2005年にオランダのデン・ハーグで誕生し、今年で11年目を迎える先端アートの祭典「TodaysArt」。2014年に行われたパイロット版のイベント「TodaysArtJP:Edition ZERO」の成功を機に、2015年に入り日本でも東京、神戸と二都市開催で本格始動。東京は天王洲の「T-Art Gallery」をはじめとする寺田倉庫本社周辺施設にて、9月3日から18日まで開催された。

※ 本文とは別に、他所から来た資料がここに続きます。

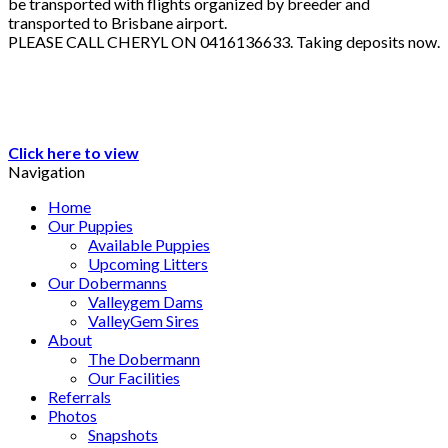
be transported with flights organized by breeder and
transported to Brisbane airport.
PLEASE CALL CHERYL ON 0416136633. Taking deposits now.
Click here to view
Navigation
Home
Our Puppies
Available Puppies
Upcoming Litters
Our Dobermanns
Valleygem Dams
ValleyGem Sires
About
The Dobermann
Our Facilities
Referrals
Photos
Snapshots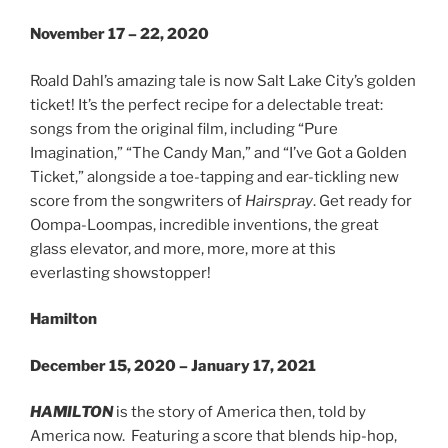
November 17 – 22, 2020
Roald Dahl’s amazing tale is now Salt Lake City’s golden
ticket! It’s the perfect recipe for a delectable treat:
songs from the original film, including “Pure
Imagination,” “The Candy Man,” and “I’ve Got a Golden
Ticket,” alongside a toe-tapping and ear-tickling new
score from the songwriters of
Hairspray
. Get ready for
Oompa-Loompas, incredible inventions, the great
glass elevator, and more, more, more at this
everlasting showstopper!
Hamilton
December 15, 2020 – January 17, 2021
HAMILTON
is the story of America then, told by
America now. Featuring​ a score that blends hip-hop,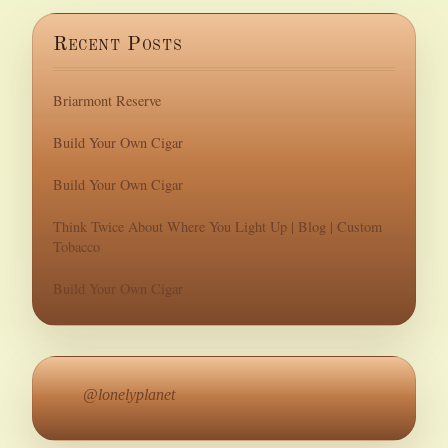
Recent Posts
Briarmont Reserve
Build Your Own Cigar
Build Your Own Cigar
Think Twice About Where You Light Up | Blog | Custom
Tobacco
Build Your Own Cigar
@lonelyplanet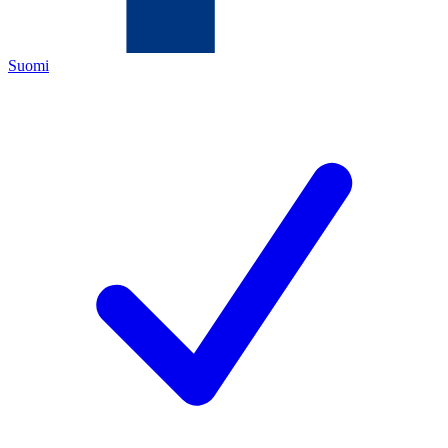
Suomi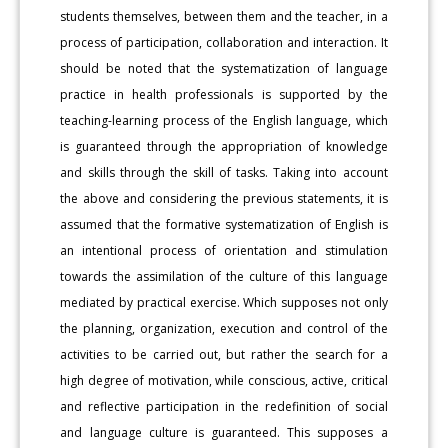
students themselves, between them and the teacher, in a
process of participation, collaboration and interaction. It
should be noted that the systematization of language
practice in health professionals is supported by the
teaching-learning process of the English language, which
is guaranteed through the appropriation of knowledge
and skills through the skill of tasks. Taking into account
the above and considering the previous statements, it is
assumed that the formative systematization of English is
an intentional process of orientation and stimulation
towards the assimilation of the culture of this language
mediated by practical exercise. Which supposes not only
the planning, organization, execution and control of the
activities to be carried out, but rather the search for a
high degree of motivation, while conscious, active, critical
and reflective participation in the redefinition of social
and language culture is guaranteed. This supposes a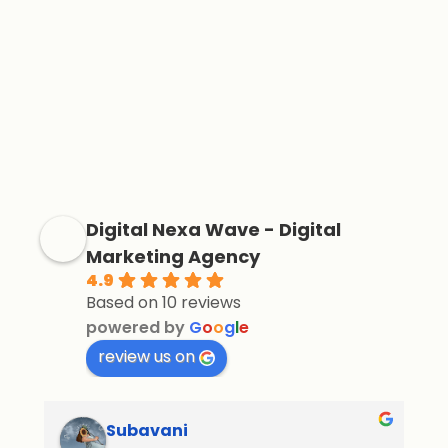
Digital Nexa Wave - Digital
Marketing Agency
4.9
Based on 10 reviews
powered by
G
o
o
g
l
e
review us on
Subavani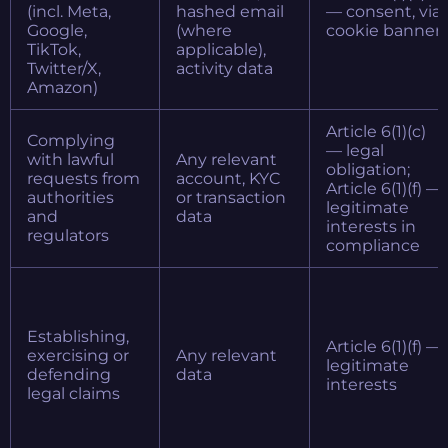
(incl. Meta,
hashed email
— consent, via
Google,
(where
cookie banner
TikTok,
applicable),
Twitter/X,
activity data
Amazon)
Article 6(1)(c)
Complying
— legal
with lawful
Any relevant
obligation;
requests from
account, KYC
Article 6(1)(f) —
authorities
or transaction
legitimate
and
data
interests in
regulators
compliance
Establishing,
Article 6(1)(f) —
exercising or
Any relevant
legitimate
defending
data
interests
legal claims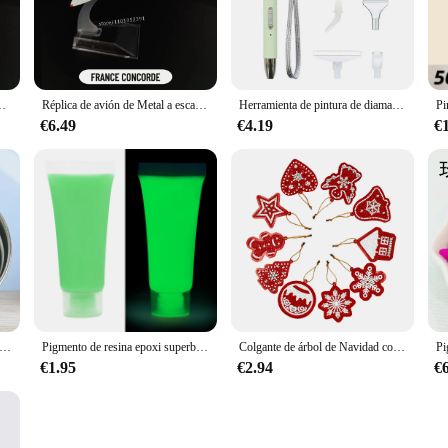
at is both durable and visually appealing. The paint's UV resistance and extreme
tura alaska white is designed for versatile application. The paint's superior co
 The sets available for sale ensure that you have all the necessary components to 
ón, Miniatura de aviación, decoración para el hogar y la Oficina, juguete para niños
Réplica de avión de Metal a escala 1:400, 15cm, B737, B747, B787, A330, A380, Boeing, Airbus, modelo fundido a presión, juguete de regalo en miniatura para niño
Herramienta de pintura de diamante para manualidades, bolígrafo Boor de Punt Led, 5D, Usb, Oplaadbare, Borduurwerk, accesorios
€6.49
€4.19
€
rofessionals but also an economical choice. As a wholesale product, it offers a c
's performance and property make it a smart investment, ensuring that your proje
 the category of aviation and spacecraft painting supplies. Its superior material
r sale, it's easy to achieve a professional-grade finish on any project, big or sma
 de ouro super brillante e tinta de prata na Parade, Ambiental amigable, no tóxico
Pigmento de resina epoxi superbrillante y luminoso, colorante líquido que brilla en la oscuridad, arte corporal UV, juego de pintura corporal, 15/20g
Colgante de árbol de Navidad con pintura de diamantes DIY, adorno colgante, llavero, bolso de dama, regalos de Navidad, decoración
€1.95
€2.94
€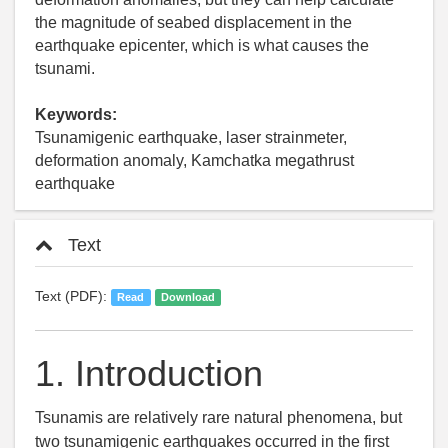
the magnitude of seabed displacement in the
earthquake epicenter, which is what causes the
tsunami.
Keywords:
Tsunamigenic earthquake, laser strainmeter,
deformation anomaly, Kamchatka megathrust
earthquake
Text
Text (PDF):
Read
Download
1.
Introduction
Tsunamis are relatively rare natural phenomena, but
two tsunamigenic earthquakes occurred in the first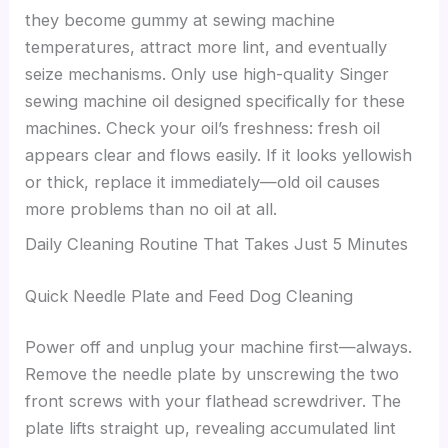
they become gummy at sewing machine
temperatures, attract more lint, and eventually
seize mechanisms. Only use high-quality Singer
sewing machine oil designed specifically for these
machines. Check your oil’s freshness: fresh oil
appears clear and flows easily. If it looks yellowish
or thick, replace it immediately—old oil causes
more problems than no oil at all.
Daily Cleaning Routine That Takes Just 5 Minutes
Quick Needle Plate and Feed Dog Cleaning
Power off and unplug your machine first—always.
Remove the needle plate by unscrewing the two
front screws with your flathead screwdriver. The
plate lifts straight up, revealing accumulated lint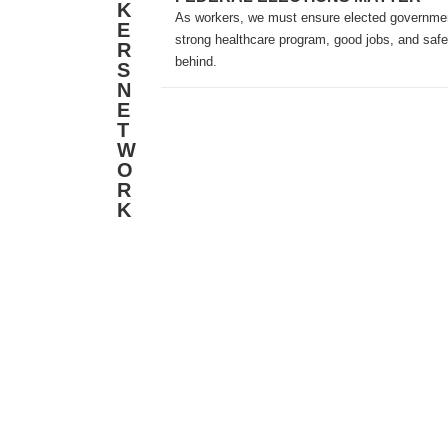
K
As workers, we must ensure elected government
E
strong healthcare program, good jobs, and safe
R
behind.
S
N
E
T
W
O
R
K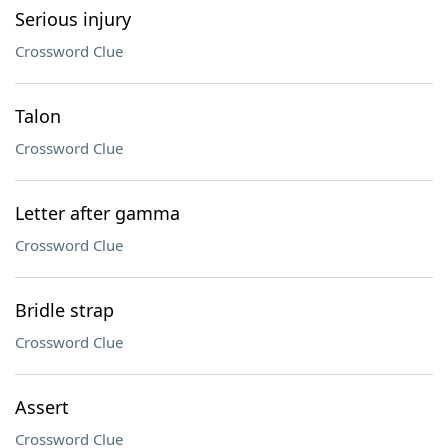
Serious injury
Crossword Clue
Talon
Crossword Clue
Letter after gamma
Crossword Clue
Bridle strap
Crossword Clue
Assert
Crossword Clue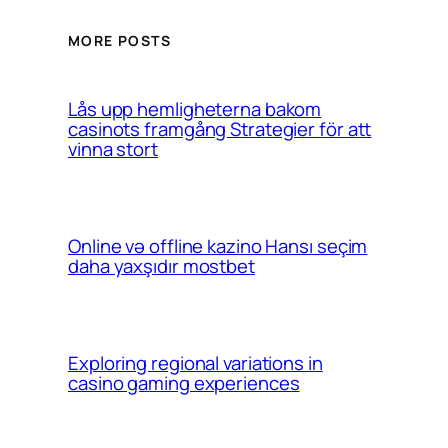
MORE POSTS
Lås upp hemligheterna bakom
casinots framgång Strategier för att
vinna stort
Online və offline kazino Hansı seçim
daha yaxşıdır mostbet
Exploring regional variations in
casino gaming experiences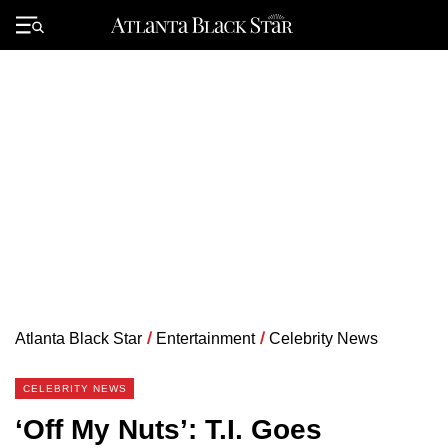
Skip
to
Primary
content
Menu
Atlanta Black Star
/
Entertainment
/
Celebrity News
CELEBRITY NEWS
‘Off My Nuts’: T.I. Goes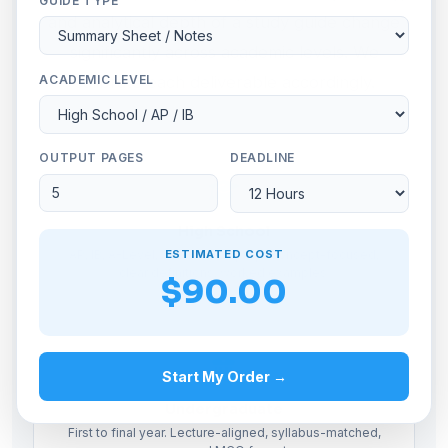
GUIDE TYPE
and analytical depth of a study guide change
significantly across academic levels. We
ACADEMIC LEVEL
calibrate each deliverable accordingly.
OUTPUT PAGES
DEADLINE
High School
ESTIMATED COST
AP, IB, A-Level, SAT subject prep. Concept-focused,
clear definitions, worked examples.
$90.00
Start My Order →
Undergraduate
First to final year. Lecture-aligned, syllabus-matched,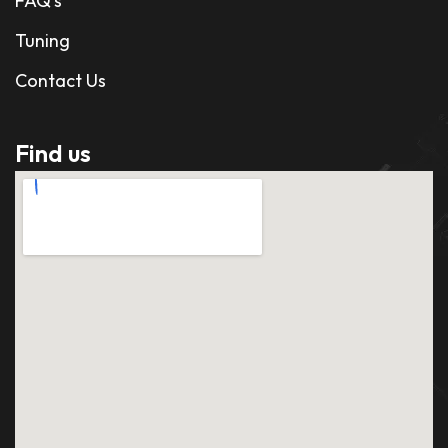
FAQ's
Tuning
Contact Us
Find us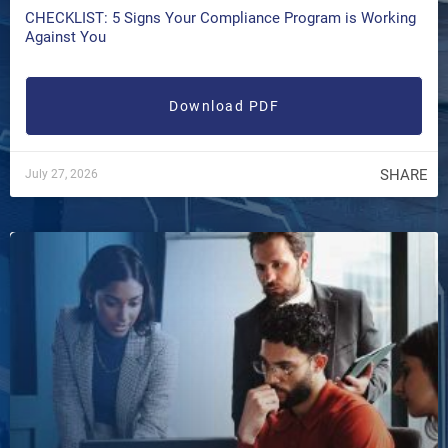
CHECKLIST: 5 Signs Your Compliance Program is Working
Against You
Download PDF
SHARE
July 27, 2026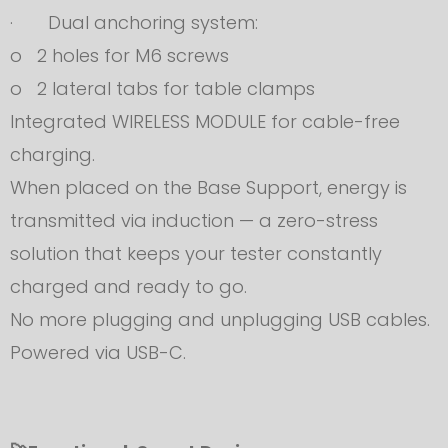
· Dual anchoring system:
o 2 holes for M6 screws
o 2 lateral tabs for table clamps
Integrated WIRELESS MODULE for cable-free
charging.
When placed on the Base Support, energy is
transmitted via induction — a zero-stress
solution that keeps your tester constantly
charged and ready to go.
No more plugging and unplugging USB cables.
Powered via USB-C.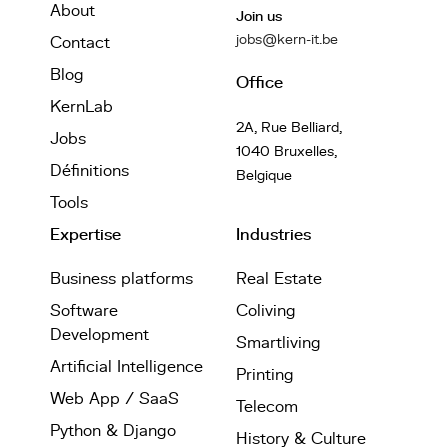
About
Join us
jobs@kern-it.be
Contact
Blog
Office
KernLab
2A, Rue Belliard,
Jobs
1040 Bruxelles,
Définitions
Belgique
Tools
Expertise
Industries
Business platforms
Real Estate
Software
Coliving
Development
Smartliving
Artificial Intelligence
Printing
Web App / SaaS
Telecom
Python & Django
History & Culture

「TodaysArt」はArt,Music&Technologyのコンセプトの下、分野は建築、宇宙技術までと幅広く、世界的なアーティストから、新進気鋭の次世代を担うアーティストまでが一堂に会し、インスタレーション、ライブパフォーマンス、トークショーなど、様々なプログラムを街にインストールし、都市の文化促進を目的とするプロジェクトである。ここでは9月3日から15日まで開催された「TodaysArt.JP TOKYO 2015」で展示されたインスタレーション作品の中からいくつか、鑑賞者の知覚、認識に強く訴えかける作品を紹介していく。(画像提供:TodaysArt)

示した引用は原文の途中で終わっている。